■ **WORK TO BE COMPLETED**:
Set down all the records below, word for word.

☆ ☆ ☆

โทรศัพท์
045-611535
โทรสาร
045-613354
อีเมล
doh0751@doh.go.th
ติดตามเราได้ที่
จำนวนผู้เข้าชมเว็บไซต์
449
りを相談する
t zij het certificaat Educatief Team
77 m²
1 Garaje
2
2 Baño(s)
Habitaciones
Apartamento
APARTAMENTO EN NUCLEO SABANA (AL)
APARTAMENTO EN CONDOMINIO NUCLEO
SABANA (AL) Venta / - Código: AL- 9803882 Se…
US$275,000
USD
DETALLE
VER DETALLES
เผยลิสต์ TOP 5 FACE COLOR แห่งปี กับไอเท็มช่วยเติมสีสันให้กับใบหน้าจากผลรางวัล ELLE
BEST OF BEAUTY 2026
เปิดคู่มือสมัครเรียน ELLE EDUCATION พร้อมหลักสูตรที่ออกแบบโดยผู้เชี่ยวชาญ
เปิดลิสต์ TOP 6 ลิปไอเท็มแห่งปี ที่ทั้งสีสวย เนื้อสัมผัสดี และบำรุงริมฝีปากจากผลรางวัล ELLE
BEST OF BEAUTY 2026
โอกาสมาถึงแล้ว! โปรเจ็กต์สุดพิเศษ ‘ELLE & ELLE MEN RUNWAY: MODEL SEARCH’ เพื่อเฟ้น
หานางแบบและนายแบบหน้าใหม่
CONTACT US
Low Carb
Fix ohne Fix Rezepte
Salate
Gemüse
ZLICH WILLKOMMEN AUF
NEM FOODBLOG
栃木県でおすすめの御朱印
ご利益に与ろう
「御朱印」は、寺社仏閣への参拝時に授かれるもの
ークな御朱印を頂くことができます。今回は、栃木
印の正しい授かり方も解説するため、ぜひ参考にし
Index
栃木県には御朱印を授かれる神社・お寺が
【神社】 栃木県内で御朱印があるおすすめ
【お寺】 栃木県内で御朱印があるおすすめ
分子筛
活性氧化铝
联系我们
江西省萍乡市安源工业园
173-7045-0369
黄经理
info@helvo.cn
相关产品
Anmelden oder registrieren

☆ ☆ ☆

■ **RESULT**:
โทรศัพท์
045-611535
โทรสาร
045-613354
อีเมล
doh0751@doh.go.th
ติดตามเราได้ที่
จำนวนผู้เข้าชมเว็บไซต์
449
りを相談する
t zij het certificaat Educatief Team
77 m²
1 Garaje
2
2 Baño(s)
Habitaciones
Apartamento
APARTAMENTO EN NUCLEO SABANA (AL)
APARTAMENTO EN CONDOMINIO NUCLEO
SABANA (AL) Venta / - Código: AL- 9803882 Se…
US$275,000
USD
DETALLE
VER DETALLES
เผยลิสต์ TOP 5 FACE COLOR แห่งปี กับไอเท็มช่วยเติมสีสันให้กับใบหน้าจากผลรางวัล ELLE
BEST OF BEAUTY 2026
เปิดคู่มือสมัครเรียน ELLE EDUCATION พร้อมหลักสูตรที่ออกแบบโดยผู้เชี่ยวชาญ
เปิดลิสต์ TOP 6 ลิปไอเท็มแห่งปี ที่ทั้งสีสวย เนื้อสัมผัสดี และบำรุงริมฝีปากจากผลรางวัล ELLE
BEST OF BEAUTY 2026
โอกาสมาถึงแล้ว! โปรเจ็กต์สุดพิเศษ ‘ELLE & ELLE MEN RUNWAY: MODEL SEARCH’ เพื่อเฟ้น
หานางแบบและนายแบบหน้าใหม่
CONTACT US
Low Carb
Fix ohne Fix Rezepte
Salate
Gemüse
ZLICH WILLKOMMEN AUF
NEM FOODBLOG
栃木県でおすすめの御朱印
ご利益に与ろう
「御朱印」は、寺社仏閣への参拝時に授かれるもの
ークな御朱印を頂くことができます。今回は、栃木
印の正しい授かり方も解説するため、ぜひ参考にし
Index
栃木県には御朱印を授かれる神社・お寺が
【神社】 栃木県内で御朱印があるおすすめ
【お寺】 栃木県内で御朱印があるおすすめ
分子筛
活性氧化铝
联系我们
江西省萍乡市安源工业园
173-7045-0369
黄经理
info@helvo.cn
相关产品
Anmelden oder registrieren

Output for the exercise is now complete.